There was a time, not so long ago, when audiences were all over Nordic noir like frostbite. They just couldn’t get enough of it on their TV’s – The Bridge, The Killing etc – and on the big screen, mostly with the original and US versions of The Girl with the Dragon Tattoo trilogy.

This taste for these crime thrillers has cooled off of late though, so no doubt this adaptation of Nordic crime-writing supremo Jo Nesbø, is hoping to get them back on the menu again.

boom reviews The Snowman
It was only now that they took his case of brain freeze seriously.

After a week’s absence with leave from work, Detective Harry Hole (Michael Fassbender) gets around to going through his mail at a police station in Oslo. In it he finds a cryptic message, signed off with the image of a snowman, which he doesn’t think that much of.

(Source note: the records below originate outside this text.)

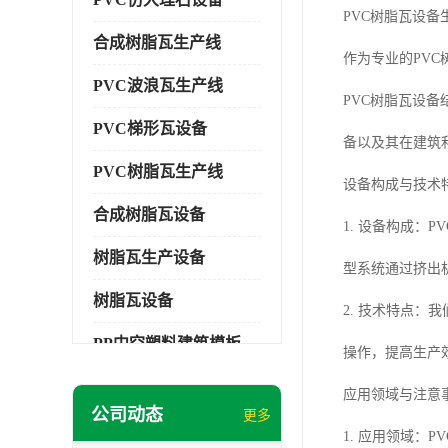
PVC树脂瓦设备
合成树脂瓦生产线
作为专业的PV
PVC波浪瓦生产线
PVC树脂瓦设
PVC梯形瓦设备
备以及其在建筑
PVC树脂瓦生产线
设备构成与技术
合成树脂瓦设备
1. 设备构成
树脂瓦生产设备
型系统通过挤出
树脂瓦设备
2. 技术特点
PP中空塑料建筑模板设备
操作，提高生产
塑料建筑模板
应用领域与注意
公司动态
更多
PP建筑模板设备
1. 应用领域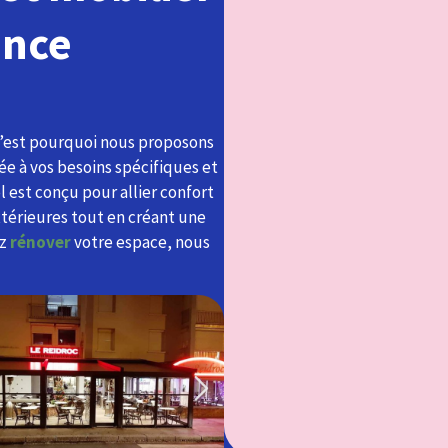
ance
C’est pourquoi nous proposons
e à vos besoins spécifiques et
l est conçu pour allier confort
xtérieures tout en créant une
ez
rénover
votre espace, nous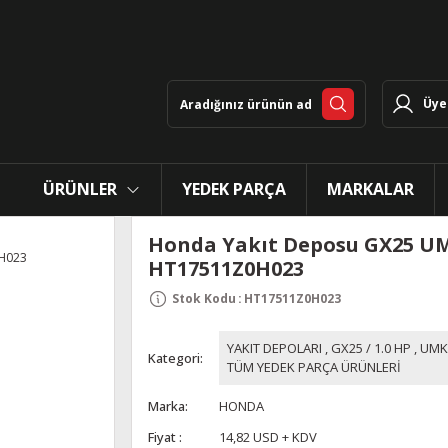
Üye 
ÜRÜNLER
YEDEK PARÇA
MARKALAR
Honda Yakıt Deposu GX25 U
HT17511Z0H023
Stok Kodu
:
HT17511Z0H023
YAKIT DEPOLARI
,
GX25 / 1.0 HP
,
UMK
Kategori
TÜM YEDEK PARÇA ÜRÜNLERİ
Marka
HONDA
Fiyat
14,82 USD + KDV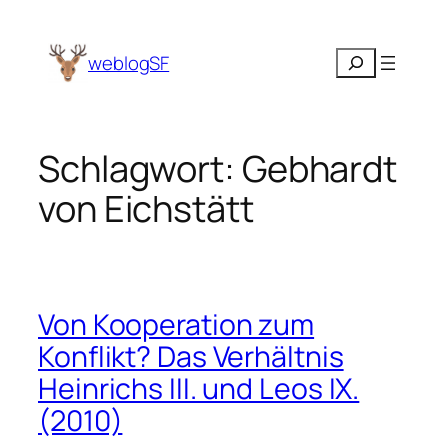
Zum
Inhalt
Suchen
weblogSF
springen
Schlagwort:
Gebhardt
von Eichstätt
Von Kooperation zum
Konflikt? Das Verhältnis
Heinrichs III. und Leos IX.
(2010)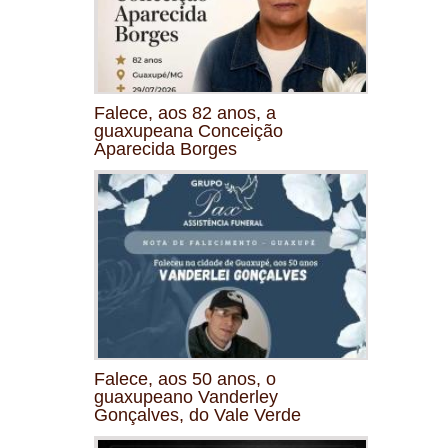
Falece, aos 82 anos, a
guaxupeana Conceição
Aparecida Borges
Falece, aos 50 anos, o
guaxupeano Vanderley
Gonçalves, do Vale Verde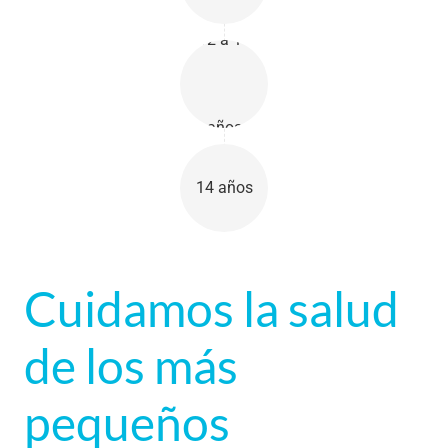
12 a 14
años
14 años
Cuidamos la salud
de los más
pequeños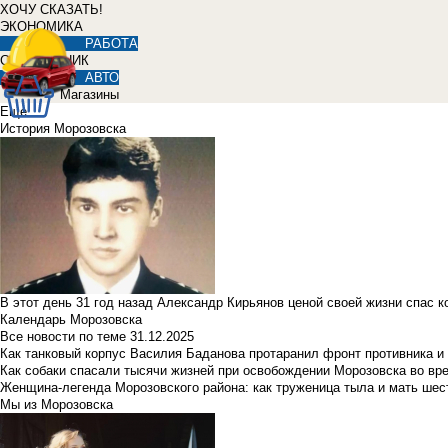
ХОЧУ СКАЗАТЬ!
ЭКОНОМИКА
РАБОТА
СПРАВОЧНИК
АВТО
Магазины
Еще
История Морозовска
В этот день 31 год назад Александр Кирьянов ценой своей жизни спас 
Календарь Морозовска
Все новости по теме
31.12.2025
Как танковый корпус Василия Баданова протаранил фронт противника 
Как собаки спасали тысячи жизней при освобождении Морозовска во в
Женщина-легенда Морозовского района: как труженица тыла и мать ше
Мы из Морозовска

It’s not until a number of missing women cases suddenly turn up on his desk, all with the same M.O – they all have a snowman outside of their property – that he puts the proverbial two together. So along with fellow detective Bratt (Rebecca Ferguson), the pair brave the cold winds of Oslo to track a possible serial killer.

Up until now director Tomas Alfredson has proven with titles Let the Right One In, and 2011’s Tinker, Tailor, Soldier, Spy, that, visually at least, he knows how to use a camera. And to his credit, the film conforms to all the requirements necessary in the looks department. Where he loses it, is in the plot, literally.

boom reviews The Snowman
The thing is, i know the snowman has a better chance of winning an acting award than i do.

For a crime thriller, there’s a lot going on here. Too much to either follow or care for. And then there’s Val Kilmer. His dialogue is clearly dubbed, which may have something to do with his apparent on-going health issues, but even so, his role is completely jarring.

The story as a whole is highly convoluted. Just when you think you’ve got a handle on what’s going on, some additional nonsense is thrown in, just for the hell of it.

And then you have a great cast whose combined talents are completely wasted. All of the characters are two dimensional, and all are forced to deliver their dialogue in a strange mutation of Nordic English.

Maybe it was a jump too far; after all this is the seventh story in the Harry Hole series, and so it probably would have made more sense to start at the beginning. Apparently not. And on this evidence, it’s unlikely that Detective Hole will be back any time soon.

Much like the real thing, The Snowman initially provides interest and curiosity, but as time goes on, the fascination for it soon melts away and you realise that there really wasn’t anything substantial there in the first place.